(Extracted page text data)
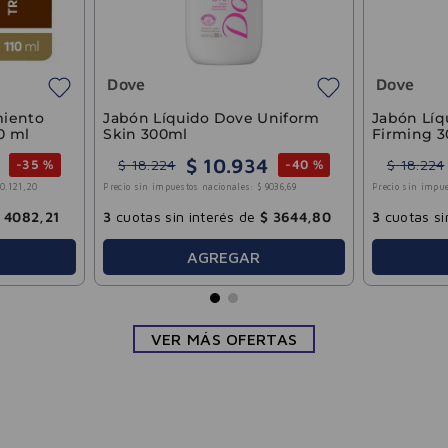
3
cuotas sin interé
AGRE
Bagovit
Espuma Limpiadora
l
Microexfoliante Pro Lifting
Facial Bagovit 100ml
$
14
.
419
$
24
.
033
%
-
40 %
Precio sin impuestos nacionales:
$
11
.
917
,
19
0
3
cuotas sin interés de
$
4806
,
60
AGREGAR
VER MÁS OFERTAS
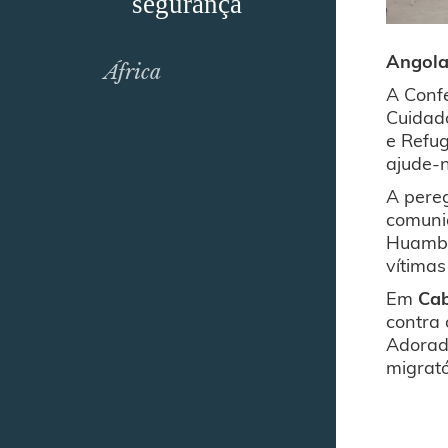
segurança
Angola
África
A Conf
Cuidado
e Refu
ajude-n
A pereg
comunid
Huambo
vítimas
Em
Ca
contra 
Adorad
migrató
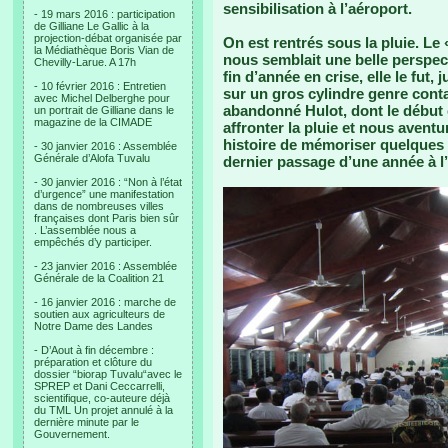
sensibilisation à l’aéroport.
- 19 mars 2016 : participation
de Gilliane Le Gallic à la
projection-débat organisée par
On est rentrés sous la pluie. L
la Médiathèque Boris Vian de
nous semblait une belle perspec
Chevilly-Larue. A 17h
fin d’année en crise, elle le fut,
- 10 février 2016 : Entretien
sur un gros cylindre genre con
avec Michel Delberghe pour
abandonné Hulot, dont le début e
un portrait de Gilliane dans le
magazine de la CIMADE
affronter la pluie et nous avent
histoire de mémoriser quelques
- 30 janvier 2016 : Assemblée
Générale d’Alofa Tuvalu
dernier passage d’une année à l’
- 30 janvier 2016 : “Non à l’état
d’urgence” une manifestation
dans de nombreuses villes
françaises dont Paris bien sûr
. L’assemblée nous a
empêchés d’y participer.
- 23 janvier 2016 : Assemblée
Générale de la Coalition 21
- 16 janvier 2016 : marche de
soutien aux agriculteurs de
Notre Dame des Landes
- D’Aout à fin décembre :
préparation et clôture du
dossier “biorap Tuvalu“avec le
SPREP et Dani Ceccarrelli,
scientifique, co-auteure déjà
du TML Un projet annulé à la
dernière minute par le
Gouvernement.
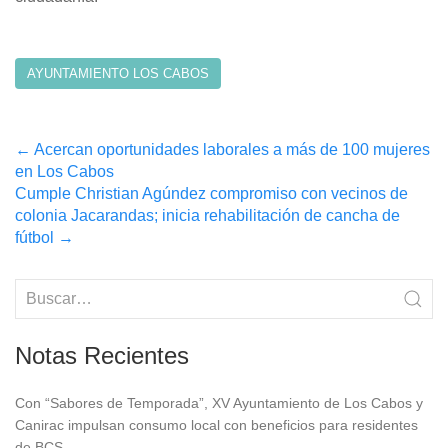
AYUNTAMIENTO LOS CABOS
Post
←
Acercan oportunidades laborales a más de 100 mujeres
en Los Cabos
navigation
Cumple Christian Agúndez compromiso con vecinos de
colonia Jacarandas; inicia rehabilitación de cancha de
fútbol
→
Notas Recientes
Con “Sabores de Temporada”, XV Ayuntamiento de Los Cabos y
Canirac impulsan consumo local con beneficios para residentes
de BCS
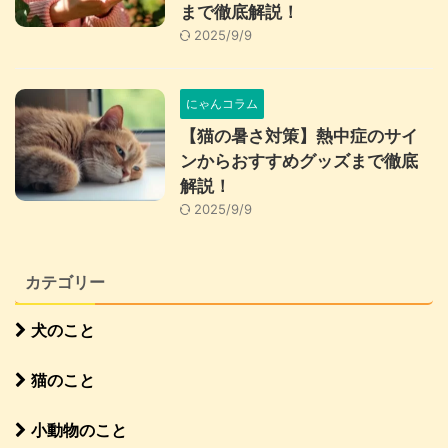
まで徹底解説！
2025/9/9
にゃんコラム
【猫の暑さ対策】熱中症のサイ
ンからおすすめグッズまで徹底
解説！
2025/9/9
カテゴリー
犬のこと
猫のこと
小動物のこと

=== WHAT YOU WILL DO ===
Print all of the data exactly, and do not carry over any pictures.

=== EXERCISE RESULT ===
3
cuotas sin interé
AGRE
Bagovit
Espuma Limpiadora
l
Microexfoliante Pro Lifting
Facial Bagovit 100ml
$
14
.
419
$
24
.
033
%
-
40 %
Precio sin impuestos nacionales:
$
11
.
917
,
19
0
3
cuotas sin interés de
$
4806
,
60
AGREGAR
VER MÁS OFERTAS
segurança
Angola
África
A Conf
Cuidado
e Refu
ajude-n
A pereg
comunid
Huambo
vítimas
Em
Ca
contra 
Adorad
migrató
sensibilisation à l’aéroport.
- 19 mars 2016 : participation
de Gilliane Le Gallic à la
projection-débat organisée par
On est rentrés sous la pluie. L
la Médiathèque Boris Vian de
nous semblait une belle perspec
Chevilly-Larue. A 17h
fin d’année en crise, elle le fut,
- 10 février 2016 : Entretien
sur un gros cylindre genre con
avec Michel Delberghe pour
abandonné Hulot, dont le début e
un portrait de Gilliane dans le
magazine de la CIMADE
affronter la pluie et nous avent
histoire de mémoriser quelques
- 30 janvier 2016 : Assemblée
Générale d’Alofa Tuvalu
dernier passage d’une année à l’
- 30 janvier 2016 : “Non à l’état
d’urgence” une manifestation
dans de nombreuses villes
françaises dont Paris bien sûr
. L’assemblée nous a
empêchés d’y participer.
- 23 janvier 2016 : Assemblée
Générale de la Coalition 21
- 16 janvier 2016 : marche de
soutien aux agriculteurs de
Notre Dame des Landes
- D’Aout à fin décembre :
préparation et clôture du
dossier “biorap Tuvalu“avec le
SPREP et Dani Ceccarrelli,
scientifique, co-auteure déjà
du TML Un projet annulé à la
dernière minute par le
Gouvernement.
AYUNTAMIENTO LOS CABOS
Post
←
Acercan oportunidades laborales a más de 100 mujeres
en Los Cabos
navigation
Cumple Christian Agúndez compromiso con vecinos de
colonia Jacarandas; inicia rehabilitación de cancha de
fútbol
→
Notas Recientes
Con “Sabores de Temporada”, XV Ayuntamiento de Los Cabos y
Canirac impulsan consumo local con beneficios para residentes
de BCS
まで徹底解説！
2025/9/9
にゃんコラム
【猫の暑さ対策】熱中症のサイ
ンからおすすめグッズまで徹底
解説！
2025/9/9
カテゴリー
犬のこと
猫のこと
小動物のこと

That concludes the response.